Sunday, June 11, 2006

A Dose of Film Noir

I spent Sunday getting a dose of film noir at the Seattle Film Festival, screening a couple of rarely seen archival presentations at the Egyptian Theater. They were presented by Eddie Muller of the Film Noir Foundation, a non-profit group dedicated to the preservation and restoration of this most American motion picture genre.

Muller pointed out that there are a number of movies which are in danger of vanishing or have disappeared altogether. Period negatives and prints from our film heritage have been misplaced or in some cases are simply disintegrating. Muller introduced two films that his organization has helped bring back from the brink of oblivion.

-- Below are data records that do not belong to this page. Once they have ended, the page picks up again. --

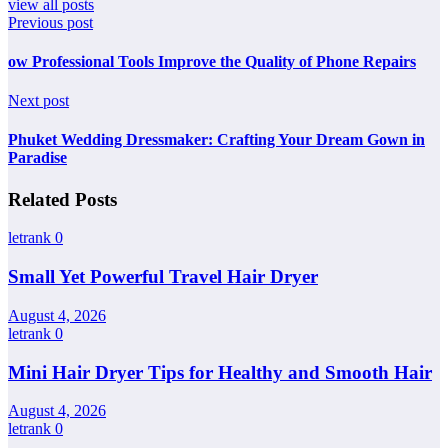
view all posts
Previous post
ow Professional Tools Improve the Quality of Phone Repairs
Next post
Phuket Wedding Dressmaker: Crafting Your Dream Gown in
Paradise
Related Posts
letrank
0
Small Yet Powerful Travel Hair Dryer
August 4, 2026
letrank
0
Mini Hair Dryer Tips for Healthy and Smooth Hair
August 4, 2026
letrank
0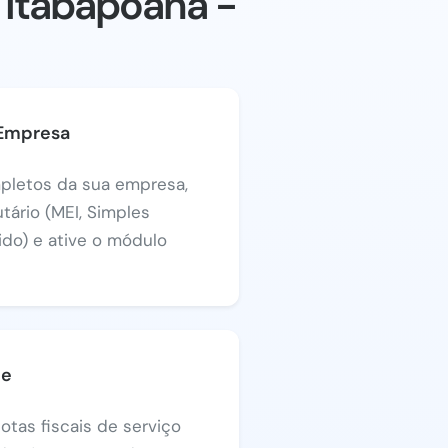
 Itabapoana -
 Empresa
pletos da sua empresa,
utário (MEI, Simples
ido) e ative o módulo
Se
otas fiscais de serviço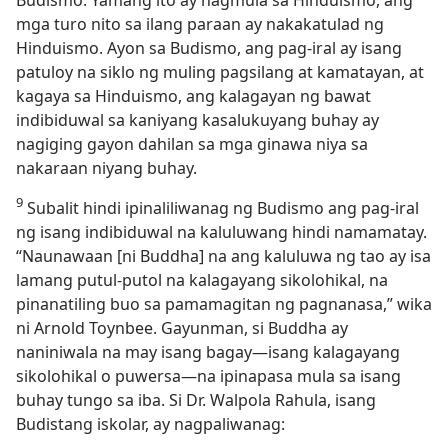
Budismo. Yamang ito ay nagmula sa Hinduismo, ang
mga turo nito sa ilang paraan ay nakakatulad ng
Hinduismo. Ayon sa Budismo, ang pag-iral ay isang
patuloy na siklo ng muling pagsilang at kamatayan, at
kagaya sa Hinduismo, ang kalagayan ng bawat
indibiduwal sa kaniyang kasalukuyang buhay ay
nagiging gayon dahilan sa mga ginawa niya sa
nakaraan niyang buhay.
9
Subalit hindi ipinaliliwanag ng Budismo ang pag-iral
ng isang indibiduwal na kaluluwang hindi namamatay.
“Naunawaan [ni Buddha] na ang kaluluwa ng tao ay isa
lamang putul-putol na kalagayang sikolohikal, na
pinanatiling buo sa pamamagitan ng pagnanasa,” wika
ni Arnold Toynbee. Gayunman, si Buddha ay
naniniwala na may isang bagay​—isang kalagayang
sikolohikal o puwersa​—na ipinapasa mula sa isang
buhay tungo sa iba. Si Dr. Walpola Rahula, isang
Budistang iskolar, ay nagpaliwanag:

The first was a film that has not been screened in more than fifty years, the 1950 thriller The Man Who Cheated Himself starring Lee J. Cobb and Jane Wyatt. Shot on location in San Francisco, this dark tale of a cop who protects his mistress after she murders her husband was taut and well received by our Seattle audience.

The Window, released in 1949, stars Disney regular Bobby Driscoll as the boy who cried wolf. In this case, the nine-year-old teller of tall tales cannot convince his parents or the police that he witnessed a murder through a window outside his New York apartment. The film received the Edgar Award for best picture, 1950, and was nominated for a Writer's Guild Award for best American drama. The screenplay was based on a short story by Cornell Woolrich. Coincidentally, Woolrich wrote a similarly themed story that became Alfred Hitchcock's Rear Window.